1995年、初出場のオールスターで投球する野茂英雄

野茂の“25球”に対戦打者が感じた美学

 5番アルバート・ベル(当時インディアンス)はこれまでの4人の勝負を確認した上で打席に入った。

「空振りを狙うフォークボールは鋭く落ち、ストライクをとる時は緩めに投げてくる。そして、かなり素晴らしい直球を投げる。ストライクを打つしかない」

 2-2からの直球に本塁打王のバットは空を切った。

 野茂の投球美学に敬意を表したのが6番カル・リプケン(オリオールズ)だった。歴代最多の2632試合連続出場を果たした鉄人にも野茂は直球のみを投げ込み右飛。米国の英雄は日本から来た新人右腕を称えた。

「野茂は素晴らしい投手だ。打者が直球を待っている、投手も直球を投げたい。その場面で素晴らしい直球を投げ打ち取るのだから」

 2回を投げ25球、1安打、3三振、無失点。投球の内訳は直球18球、フォーク7球。勝負を楽しんだ野茂は言った。

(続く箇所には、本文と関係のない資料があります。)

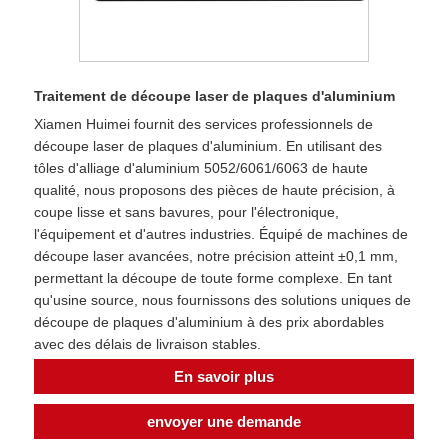
Traitement de découpe laser de plaques d'aluminium
Xiamen Huimei fournit des services professionnels de
découpe laser de plaques d'aluminium. En utilisant des
tôles d'alliage d'aluminium 5052/6061/6063 de haute
qualité, nous proposons des pièces de haute précision, à
coupe lisse et sans bavures, pour l'électronique,
l'équipement et d'autres industries. Équipé de machines de
découpe laser avancées, notre précision atteint ±0,1 mm,
permettant la découpe de toute forme complexe. En tant
qu'usine source, nous fournissons des solutions uniques de
découpe de plaques d'aluminium à des prix abordables
avec des délais de livraison stables.
En savoir plus
envoyer une demande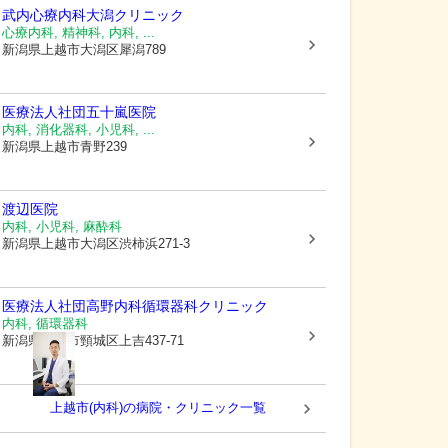
武内心療内科大潟クリニック
心療内科, 精神科, 内科, ...
新潟県上越市
大潟区犀潟789
医療法人社団
五十嵐医院
内科, 消化器科, 小児科, ...
新潟県上越市
青野239
渡辺医院
内科, 小児科, 麻酔科
新潟県上越市
大潟区渋柿浜271-3
医療法人社団
高野内科循環器科クリニック
内科, 循環器科
新潟県上越市
頸城区上吉437-71
上越市(内科)の病院・クリニック一覧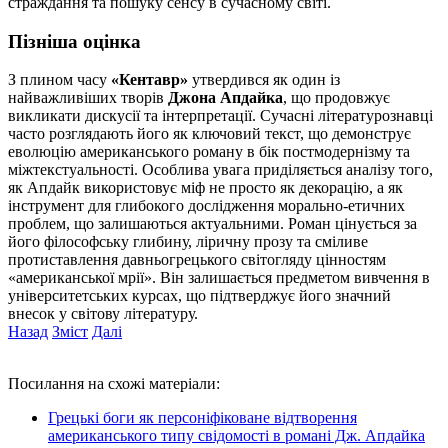
страждання та пошуку сенсу в сучасному світі.
Пізніша оцінка
З плином часу
«Кентавр»
утвердився як один із
найважливіших творів
Джона Апдайка
, що продовжує
викликати дискусії та інтерпретації. Сучасні літературознавці
часто розглядають його як ключовий текст, що демонструє
еволюцію американського роману в бік постмодернізму та
міжтекстуальності. Особлива увага приділяється аналізу того,
як Апдайк використовує міф не просто як декорацію, а як
інструмент для глибокого дослідження морально-етичних
проблем, що залишаються актуальними. Роман цінується за
його філософську глибину, ліричну прозу та сміливе
протиставлення давньогрецького світогляду цінностям
«американської мрії». Він залишається предметом вивчення в
університетських курсах, що підтверджує його значний
внесок у світову літературу.
Назад
Зміст
Далі
Посилання на схожі матеріали:
Грецькі боги як персоніфіковане відтворення
американського типу свідомості в романі Дж. Апдайка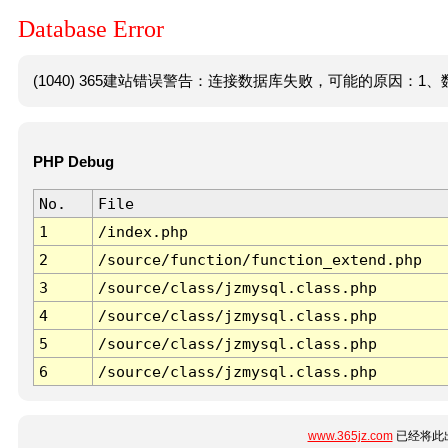
Database Error
(1040) 365建站错误警告：连接数据库失败，可能的原因：1、数
PHP Debug
No.
File
1
/index.php
2
/source/function/function_extend.php
3
/source/class/jzmysql.class.php
4
/source/class/jzmysql.class.php
5
/source/class/jzmysql.class.php
6
/source/class/jzmysql.class.php
www.365jz.com
已经将此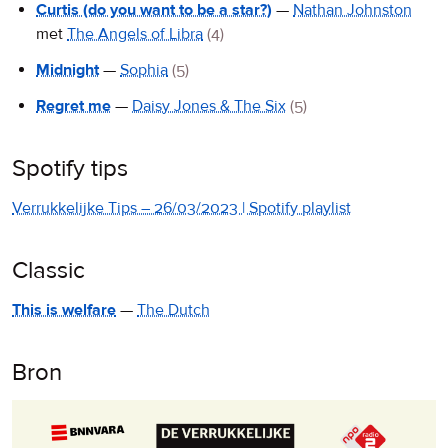
Curtis (do you want to be a star?)
—
Nathan Johnston
met
The Angels of Libra
(4)
Midnight
—
Sophia
(5)
Regret me
—
Daisy Jones & The Six
(5)
Spotify tips
Verrukkelijke Tips – 26/03/2023 | Spotify playlist
Classic
This is welfare
—
The Dutch
Bron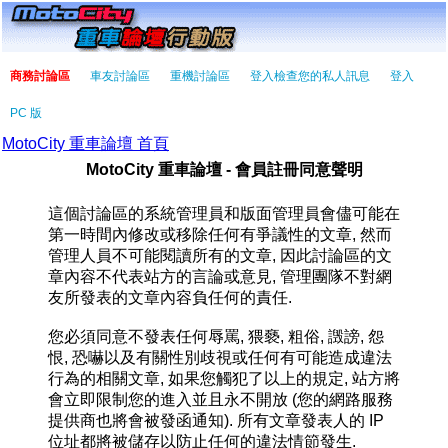
商務討論區
車友討論區
重機討論區
登入檢查您的私人訊息
登入
PC 版
MotoCity 重車論壇 首頁
MotoCity 重車論壇 - 會員註冊同意聲明
這個討論區的系統管理員和版面管理員會儘可能在
第一時間內修改或移除任何有爭議性的文章, 然而
管理人員不可能閱讀所有的文章, 因此討論區的文
章內容不代表站方的言論或意見, 管理團隊不對網
友所發表的文章內容負任何的責任.
您必須同意不發表任何辱罵, 猥褻, 粗俗, 譭謗, 怨
恨, 恐嚇以及有關性別歧視或任何有可能造成違法
行為的相關文章, 如果您觸犯了以上的規定, 站方將
會立即限制您的進入並且永不開放 (您的網路服務
提供商也將會被發函通知). 所有文章發表人的 IP
位址都將被儲存以防止任何的違法情節發生.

「もうちょっと打たれて、何回もバッターが回っても良かった(笑)。もっとマウンドで対戦を楽しみたかったかな、とも思います(笑)」

 球宴とは、公式戦の場から離れ、選手それぞれが楽しむ場。スキンズはどんなアプローチを見せるのか。大谷翔平は本塁打狙いの豪快なスイングを見せるのか。選手たちの心を読み解きながら、球宴を楽しみたい。